Halfway through the season, Leodis McKelvin is leading the NFL in punt returns and is third in the league in returning kickoffs. Sad as it is to contemplate, he's probably the only Bill with a good shot at being named to the Pro Bowl.

But McKelvin doesn't want to talk about the Pro Bowl now. He's more concerned about winning games. Five years into an otherwise disappointing career, he resents the fact that he's come to be defined by his fine work on special teams.

“Of course,” McKelvin said Wednesday. “I'm a cornerback.”

This Sunday in New England, in fact, he'll be a starting cornerback. For the first time this year, and only the second time since early last season, McKelvin will be lining up as the starting left corner when the Bills take on Tom Brady and the high-powered Pats' offense.

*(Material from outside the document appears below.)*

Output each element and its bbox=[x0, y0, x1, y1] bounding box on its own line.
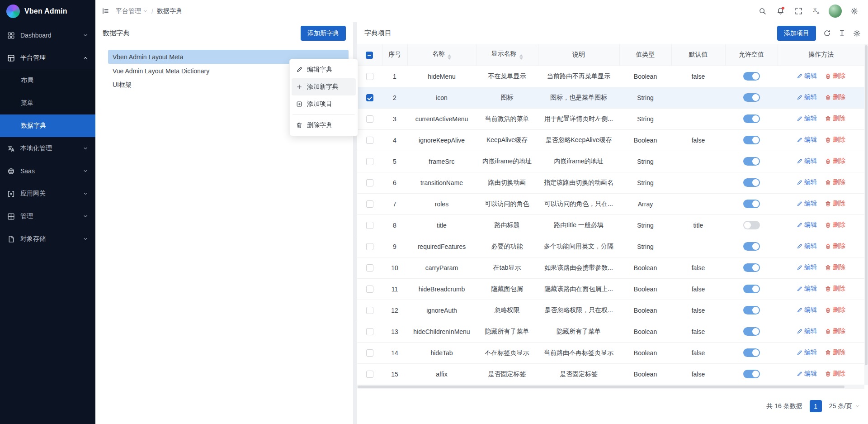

McKelvin has been tossed into the fire because of injuries to Aaron Williams and backup Terrence McGee. It's understandable if Bills fans feel a bit of ambivalence about his promotion. Williams has been a wreck at corner in his second pro season. Any change would be welcome at this point.

But turning to McKelvin is like replacing a flat tire with a bald, half-filled spare. You have no choice but to throw it on and hope it holds up until you can find a better option.

There's a reason Williams was ahead of him on the depth chart. McKelvin was the more established failure. The current regime inherited him. They drafted Williams in the second round, as the 34th overall pick of the 2011 draft.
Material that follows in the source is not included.